Task to complete
Both the line below containing "même. Si vous" and the line containing "changements ont été", along with every line between them, should be repeated exactly; no other line belongs in the answer.

Entries shown
-------

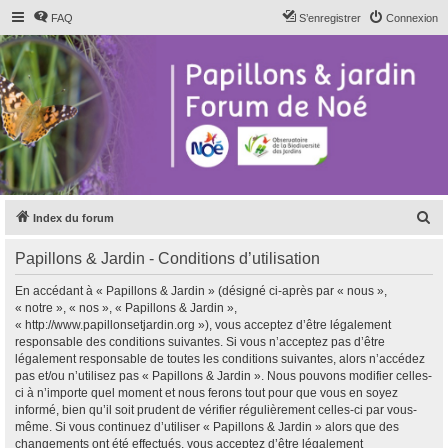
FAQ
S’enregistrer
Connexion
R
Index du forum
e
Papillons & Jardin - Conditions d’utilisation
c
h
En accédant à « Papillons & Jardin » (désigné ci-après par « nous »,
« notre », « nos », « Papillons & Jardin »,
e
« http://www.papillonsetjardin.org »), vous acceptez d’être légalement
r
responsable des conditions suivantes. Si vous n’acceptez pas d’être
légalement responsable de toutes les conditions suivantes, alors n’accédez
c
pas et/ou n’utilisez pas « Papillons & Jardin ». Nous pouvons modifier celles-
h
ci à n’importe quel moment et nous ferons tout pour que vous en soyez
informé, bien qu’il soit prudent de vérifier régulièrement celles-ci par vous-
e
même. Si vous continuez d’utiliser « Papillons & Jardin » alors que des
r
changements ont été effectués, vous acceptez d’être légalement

-------

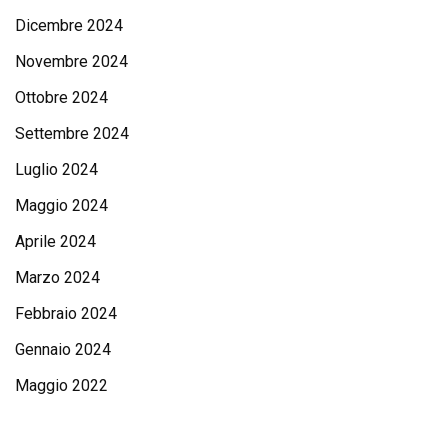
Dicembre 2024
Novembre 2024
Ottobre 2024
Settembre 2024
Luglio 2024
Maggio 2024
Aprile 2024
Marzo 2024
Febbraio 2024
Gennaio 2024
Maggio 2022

-------

Problem solution
même. Si vous continuez d’utiliser « Papillons & Jardin » alors que des
r
changements ont été effectués, vous acceptez d’être légalement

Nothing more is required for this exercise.